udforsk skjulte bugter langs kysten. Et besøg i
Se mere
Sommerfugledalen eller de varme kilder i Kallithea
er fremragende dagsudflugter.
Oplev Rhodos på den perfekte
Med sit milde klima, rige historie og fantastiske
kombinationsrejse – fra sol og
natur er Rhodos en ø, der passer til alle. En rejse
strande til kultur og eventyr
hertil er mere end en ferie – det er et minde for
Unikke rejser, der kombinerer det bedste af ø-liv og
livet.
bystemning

.....

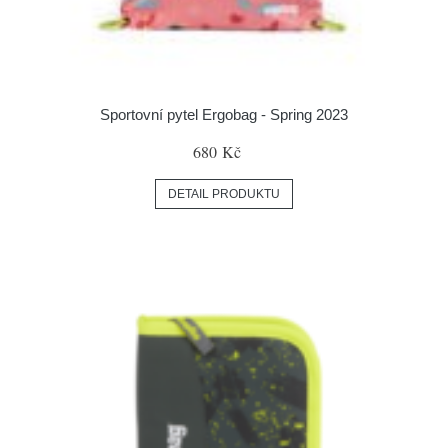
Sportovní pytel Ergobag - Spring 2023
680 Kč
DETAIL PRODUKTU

.....

- _Your objective_
The word "mere" appears in some of the lines above. Copy those lines.

- _Exercise output_
Se mere
hertil er mere end en ferie – det er et minde for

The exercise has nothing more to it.